Tento me lembrar da injeção que me deram antes de a simulação de ataque começar, logo antes da etapa final da iniciação de Tris. Max fez isso, inseriu a agulha na lateral do meu pescoço como eu tinha feito dezenas de vezes. Quando ele o fez, o frasco de vidro refletia a luz, e era laranja, assim como aquele que Nita está segurando.
— As cores combinam — eu digo. — E então?
Nita transporta o frasco para o microscópio. Reggie pega uma lâmina de uma bandeja de perto do computador e, utilizando um conta-gotas, coloca duas gotas do líquido cor de laranja no seu centro, em seguida, veda o líquido no lugar com uma segunda lâmina. Quando ele a coloca no microscópio, os dedos são cuidadosos e firmes, são os movimentos de alguém que realizou a mesma ação centenas de vezes.
Reggie toca a tela do computador algumas vezes, abrindo um programa chamado “MicroScan”.
— Esta informação é gratuita e está disponível para qualquer pessoa que saiba como usar o equipamento e tenha a senha do sistema, que o simpatizante GP graciosamente me deu — diz Nita. — Portanto, em outras palavras, nem tudo é de difícil acesso, mas ninguém pensaria em examiná-lo bem de perto. E GDs não têm senhas do sistema, portanto, não é como se soubessem sobre isso. Este armazém é para experiências antigas – falhas, desenvolvimentos desatualizados, ou coisas inúteis.
Ela olha através do microscópio, usando um botão na lateral para focar a lente.
— Vá em frente — diz ela.
Reggie pressiona um botão no computador, e parágrafos de texto aparecem sob a inscrição “MicroScan”, na parte superior da tela. Ele aponta para um parágrafo no meio da página, e eu leio.

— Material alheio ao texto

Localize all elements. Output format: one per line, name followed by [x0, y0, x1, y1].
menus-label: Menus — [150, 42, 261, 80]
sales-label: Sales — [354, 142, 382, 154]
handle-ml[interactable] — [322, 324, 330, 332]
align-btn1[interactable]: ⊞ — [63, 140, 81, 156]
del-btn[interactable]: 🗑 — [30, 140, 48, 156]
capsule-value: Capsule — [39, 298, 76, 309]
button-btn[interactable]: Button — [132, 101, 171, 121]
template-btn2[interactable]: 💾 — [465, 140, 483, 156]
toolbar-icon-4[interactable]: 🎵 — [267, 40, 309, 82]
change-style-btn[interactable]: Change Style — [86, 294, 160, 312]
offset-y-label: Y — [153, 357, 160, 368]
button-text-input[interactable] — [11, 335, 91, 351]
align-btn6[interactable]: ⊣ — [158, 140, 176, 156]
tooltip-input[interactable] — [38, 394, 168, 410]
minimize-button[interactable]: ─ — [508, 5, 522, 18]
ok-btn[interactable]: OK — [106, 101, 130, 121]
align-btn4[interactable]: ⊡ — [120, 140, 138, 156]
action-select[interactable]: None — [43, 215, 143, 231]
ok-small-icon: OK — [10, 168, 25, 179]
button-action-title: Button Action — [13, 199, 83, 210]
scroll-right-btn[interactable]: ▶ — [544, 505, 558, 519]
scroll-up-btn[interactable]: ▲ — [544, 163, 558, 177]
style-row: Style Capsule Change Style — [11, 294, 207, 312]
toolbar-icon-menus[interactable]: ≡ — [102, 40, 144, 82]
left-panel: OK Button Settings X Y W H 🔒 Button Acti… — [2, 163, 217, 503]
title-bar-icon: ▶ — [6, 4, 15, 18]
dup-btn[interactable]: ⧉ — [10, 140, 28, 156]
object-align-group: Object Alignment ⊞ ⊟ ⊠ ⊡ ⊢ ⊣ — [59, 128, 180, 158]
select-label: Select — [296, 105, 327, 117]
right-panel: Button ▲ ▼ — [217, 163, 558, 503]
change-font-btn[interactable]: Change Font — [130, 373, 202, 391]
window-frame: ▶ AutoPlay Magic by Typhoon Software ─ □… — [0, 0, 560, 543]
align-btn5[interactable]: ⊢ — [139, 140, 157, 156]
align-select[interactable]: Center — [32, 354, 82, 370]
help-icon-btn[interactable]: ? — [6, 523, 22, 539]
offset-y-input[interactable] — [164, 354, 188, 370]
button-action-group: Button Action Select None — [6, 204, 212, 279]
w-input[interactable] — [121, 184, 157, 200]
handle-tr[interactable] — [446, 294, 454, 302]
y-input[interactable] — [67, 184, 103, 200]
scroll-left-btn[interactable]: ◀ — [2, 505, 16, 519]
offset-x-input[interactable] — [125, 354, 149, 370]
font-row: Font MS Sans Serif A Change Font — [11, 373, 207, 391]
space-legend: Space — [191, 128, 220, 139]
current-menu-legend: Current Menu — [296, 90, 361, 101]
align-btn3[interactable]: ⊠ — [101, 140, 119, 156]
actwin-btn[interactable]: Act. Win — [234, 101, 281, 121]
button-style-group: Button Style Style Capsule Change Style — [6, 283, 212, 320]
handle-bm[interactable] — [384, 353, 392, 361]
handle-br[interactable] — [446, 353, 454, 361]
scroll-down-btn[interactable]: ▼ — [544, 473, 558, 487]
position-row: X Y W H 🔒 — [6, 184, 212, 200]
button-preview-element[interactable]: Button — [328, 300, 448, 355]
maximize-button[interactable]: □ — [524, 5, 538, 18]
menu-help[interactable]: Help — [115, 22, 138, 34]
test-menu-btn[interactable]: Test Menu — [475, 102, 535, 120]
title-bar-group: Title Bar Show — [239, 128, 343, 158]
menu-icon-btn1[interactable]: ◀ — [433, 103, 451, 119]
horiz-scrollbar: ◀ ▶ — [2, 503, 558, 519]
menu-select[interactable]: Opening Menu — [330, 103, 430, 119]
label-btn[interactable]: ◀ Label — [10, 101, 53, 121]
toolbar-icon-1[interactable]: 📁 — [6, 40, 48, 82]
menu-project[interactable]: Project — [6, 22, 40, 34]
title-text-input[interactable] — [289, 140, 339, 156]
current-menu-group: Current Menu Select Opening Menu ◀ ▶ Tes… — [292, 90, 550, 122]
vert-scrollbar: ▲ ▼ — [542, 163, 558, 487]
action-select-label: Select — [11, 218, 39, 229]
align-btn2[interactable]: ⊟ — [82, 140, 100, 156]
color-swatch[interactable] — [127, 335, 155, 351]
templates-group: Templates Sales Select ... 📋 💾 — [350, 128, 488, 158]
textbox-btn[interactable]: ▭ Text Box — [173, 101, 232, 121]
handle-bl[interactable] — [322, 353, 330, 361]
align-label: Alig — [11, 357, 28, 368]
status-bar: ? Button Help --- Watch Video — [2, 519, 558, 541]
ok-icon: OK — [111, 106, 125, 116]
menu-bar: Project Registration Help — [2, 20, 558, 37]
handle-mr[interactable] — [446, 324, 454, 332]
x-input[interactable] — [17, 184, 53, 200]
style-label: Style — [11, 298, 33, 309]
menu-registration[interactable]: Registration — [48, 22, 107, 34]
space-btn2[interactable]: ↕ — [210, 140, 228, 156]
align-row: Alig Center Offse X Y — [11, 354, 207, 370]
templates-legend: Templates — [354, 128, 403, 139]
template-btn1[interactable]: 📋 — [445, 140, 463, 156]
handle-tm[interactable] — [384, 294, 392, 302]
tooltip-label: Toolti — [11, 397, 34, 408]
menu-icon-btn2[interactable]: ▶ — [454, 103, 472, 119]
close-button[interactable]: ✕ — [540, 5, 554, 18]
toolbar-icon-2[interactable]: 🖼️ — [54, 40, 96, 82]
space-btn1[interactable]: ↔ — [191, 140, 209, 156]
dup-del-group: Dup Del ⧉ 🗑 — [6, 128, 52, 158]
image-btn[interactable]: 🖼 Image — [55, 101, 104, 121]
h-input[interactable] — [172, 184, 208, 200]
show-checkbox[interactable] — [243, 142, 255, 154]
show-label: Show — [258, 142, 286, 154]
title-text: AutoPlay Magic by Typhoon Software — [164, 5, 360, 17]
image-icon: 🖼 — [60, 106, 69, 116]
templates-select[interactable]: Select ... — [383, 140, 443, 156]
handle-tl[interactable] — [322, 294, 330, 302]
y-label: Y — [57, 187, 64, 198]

— “Soro de simulação v4.2. Coordenada um grande número de alvos. Transmite sinais a longas distâncias. Alucinógeno da fórmula original não incluída – realidade simulada é predeterminada pelo programa mestre”.
É isso.
Esse é o soro de simulação de ataque.
— Agora, por que o Centro tem isto a menos que o tenham desenvolvido? — Nita fala. — Eles foram aqueles que colocam os soros nos experimentos, mas geralmente deixam só os soros originais, deixam os residentes da cidade desenvolvê-lo. Se Jeanine foi quem desenvolveu, eles não teriam roubado dela. Se está aqui, é porque eles fizeram.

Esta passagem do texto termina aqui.